EXERCISE BRIEF = Restate, word for word, the run of lines that starts at the line containing "(11) 4574-6543" and ends with the final line of the listing. Leave pictures out.

SUPPLIED DATA =
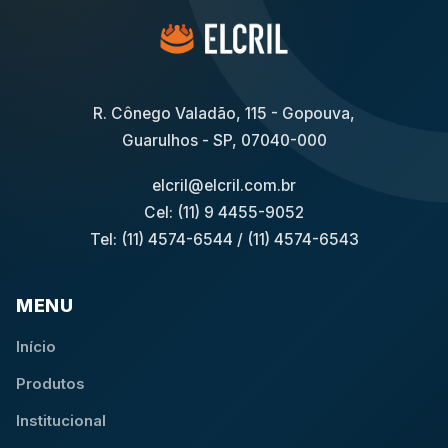
R. Cônego Valadão, 115 - Gopouva,
Guarulhos - SP, 07040-000
elcril@elcril.com.br
Cel: (11) 9 4455-9052
Tel: (11) 4574-6544
/
(11) 4574-6543
MENU
Início
Produtos
Institucional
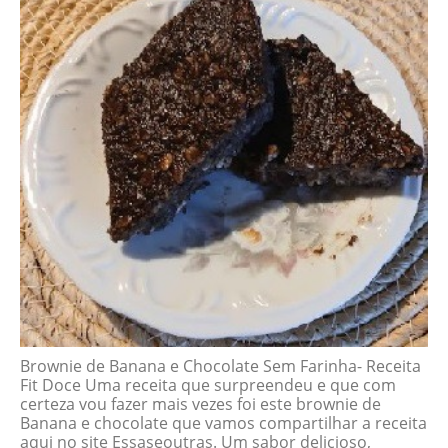
Brownie de Banana e Chocolate Sem Farinha- Receita
Fit Doce Uma receita que surpreendeu e que com
certeza vou fazer mais vezes foi este brownie de
Banana e chocolate que vamos compartilhar a receita
aqui no site Essaseoutras. Um sabor delicioso,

SOLUTION TO THE PROBLEM =
(11) 4574-6543
MENU
Início
Produtos
Institucional
Brownie de Banana e Chocolate Sem Farinha- Receita
Fit Doce Uma receita que surpreendeu e que com
certeza vou fazer mais vezes foi este brownie de
Banana e chocolate que vamos compartilhar a receita
aqui no site Essaseoutras. Um sabor delicioso,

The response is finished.